Find the word "Jūsų" in the data. Return every line where it appears.
*** SOURCE DATA Section Begins ***
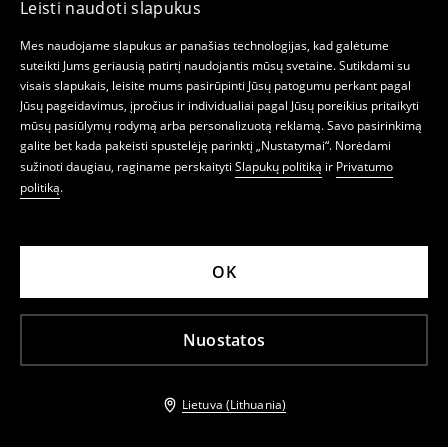
Leisti naudoti slapukus
Mes naudojame slapukus ar panašias technologijas, kad galėtume
suteikti Jums geriausią patirtį naudojantis mūsų svetaine. Sutikdami su
visais slapukais, leisite mums pasirūpinti Jūsų patogumu perkant pagal
Jūsų pageidavimus, įpročius ir individualiai pagal Jūsų poreikius pritaikyti
mūsų pasiūlymų rodymą arba personalizuotą reklamą. Savo pasirinkimą
galite bet kada pakeisti spustelėję parinktį „Nustatymai“. Norėdami
sužinoti daugiau, raginame perskaityti
Slapukų politiką
ir
Privatumo
politiką
.
OK
Nuostatos
Lietuva (Lithuania)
*** SOURCE DATA Section Ends ***
* _SOLUTION_:
visais slapukais, leisite mums pasirūpinti Jūsų patogumu perkant pagal
Jūsų pageidavimus, įpročius ir individualiai pagal Jūsų poreikius pritaikyti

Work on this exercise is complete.